While it may seem like an ambitious project to some, but Tremble says “It’s OK to dream big in Bonners Ferry.”

The plan is that within five years there will be a community kitchen located next to the high school and a school farm supplying produce to the school lunch program.

The Food Service staff have already reached the milestone of baking 95 percent of their bread goods by scratch.

A community kitchen would solve the issue of there not being enough space at the high school for serving meals and for students to eat.

 Currently, breakfast and lunch are served in the hallway and students overflow from the commons area into empty classrooms and hallways to eat. The envisioned community kitchen would alleviate that issue by having the capacity to seat 600.

The community kitchen would also be available as a processing facility for local business entrepreneurs who need a USDA approved facility.

At 10,000 square feet, the 7,000 square foot kitchen and food processing facility would provide ample room for the National School Lunch Program operations along with classroom space for students to practice culinary skills. The remaining 3,000 square feet would be a cafeteria/event center.

The community kitchen would be able to handle the foods grown on the school farm in accordance with USDA rules.

The School Farm Project’s plan is to grow food based on what can be consumed at harvest time, what can be frozen for later use, and what can be sold without competing with local farmers.

Students would be able to grow and sell produce or other farm commodities as funding for school activities or events.

“We want to work with local markets, not compete with them,” Tremble said of  what will be grown.

Part of the Farm to School Program is to incorporate locally grown foods into the school menus.

By buying locally, there would be fewer costs associated with transporting food.

Tremble estimates 25percent of the cost of food is trucking. “We truck in 95 percent of everything we consume.

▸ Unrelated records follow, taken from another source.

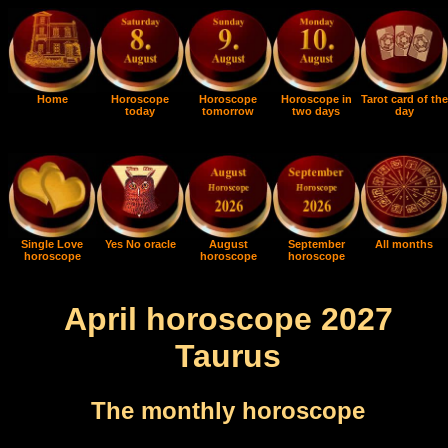
Home
Horoscope
Horoscope
Horoscope in
Tarot card of the
today
tomorrow
two days
day
Single Love
Yes No oracle
August
September
All months
horoscope
horoscope
horoscope
April horoscope 2027
Taurus
The monthly horoscope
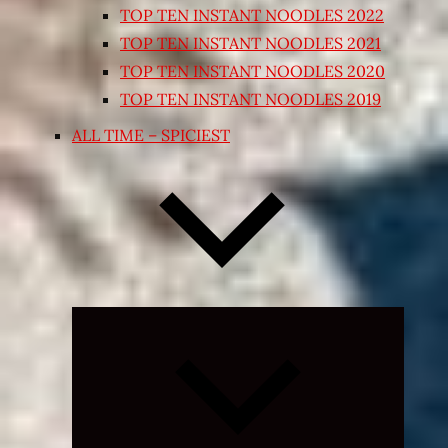
TOP TEN INSTANT NOODLES 2022
TOP TEN INSTANT NOODLES 2021
TOP TEN INSTANT NOODLES 2020
TOP TEN INSTANT NOODLES 2019
ALL TIME – SPICIEST
Expand
child
menu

We would save $120,000-$150,000 if we didn’t have trucking.”

Tremble gave the example that the Food Service could serve local apples and pears all the way into February and support local growers in the process.

The project could also support local companies doing biomass operations. With plans for year-round greenhouses, renewable heating sources are a necessity. “We are sitting on a gold mine of biomass,” said Tremble.

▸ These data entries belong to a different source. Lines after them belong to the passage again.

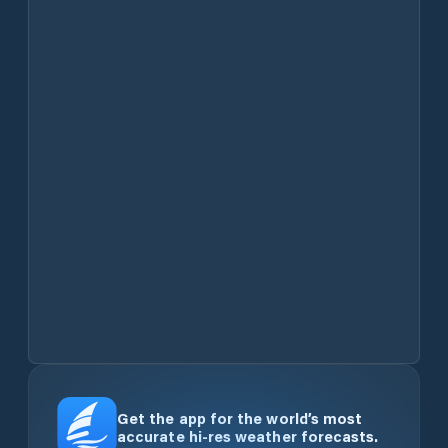
Get the app for the world’s most
accurate hi-res weather forecasts.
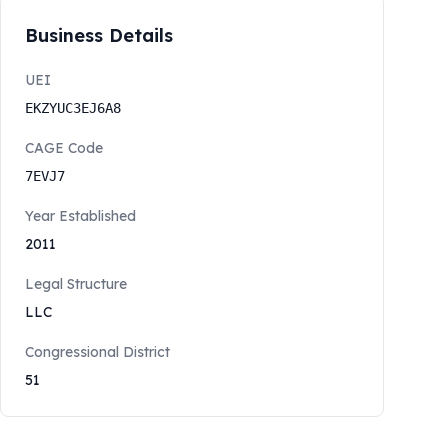
Business Details
UEI
EKZYUC3EJ6A8
CAGE Code
7EVJ7
Year Established
2011
Legal Structure
LLC
Congressional District
51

“In the community, for the community, by the community,” is the motto.

Community is what it is all about.

Numerous community members have already donated time, resources and knowledge to help get this project started. This project is relying on grant money and in-kind donations in order to be self-sustaining.

“We are trying to stay away from the general budget. This is all volunteer, with material and time donated,” said Booth. “Our plans are to be self-sustained with advanced means such as solar power and wind power.”

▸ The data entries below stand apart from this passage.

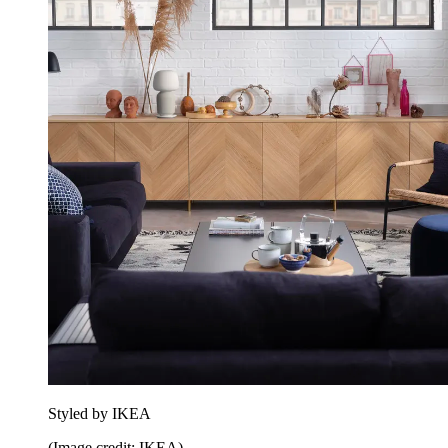
Styled by IKEA
(Image credit: IKEA)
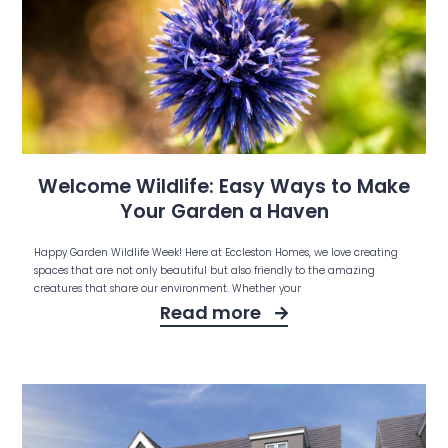
Welcome Wildlife: Easy Ways to Make
Your Garden a Haven
Happy Garden Wildlife Week! Here at Eccleston Homes, we love creating
spaces that are not only beautiful but also friendly to the amazing
creatures that share our environment. Whether your
Read more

For the raised beds, donations came from across the community. An anonymous individual donated the dirt, American Materials hauled the dirt, Gary Neumeyer donated the manure which was hauled with Dennis Fitch’s truck, and Gary Regehr and Brandon Regehr of TNT donated the beams at milling cost.

The initial layout plan for the raised beds was drawn by the drafting students at the high school. Moose Valley Farms donated plants for the raised beds and the FFA will be helping with preparing and planting the raised beds this week.

The money left over from the Food Service’s Catering Fund has paid for any expenses so far, such as the lumber. No taxpayer money is being utilized according to Booth.

The committee is open to suggestions from the community, along with donations of any kind, including time, materials, plants or technical assistance. The committee readily agrees that there is phenomenal skill and talent around Bonners Ferry waiting to be tapped into.

“There are a lot of members in the community with knowledge,” says Booth. “We are more than open to discuss ideas, coordinate help or answer questions.”

Breanna Booth can be reached at 290-3513 and Randy Tremble can be reached at 267-3796.

They will also have a booth at the fair with information on the School Farm project, the summer food program, the nutrition program and applications for Free and Reduced meals.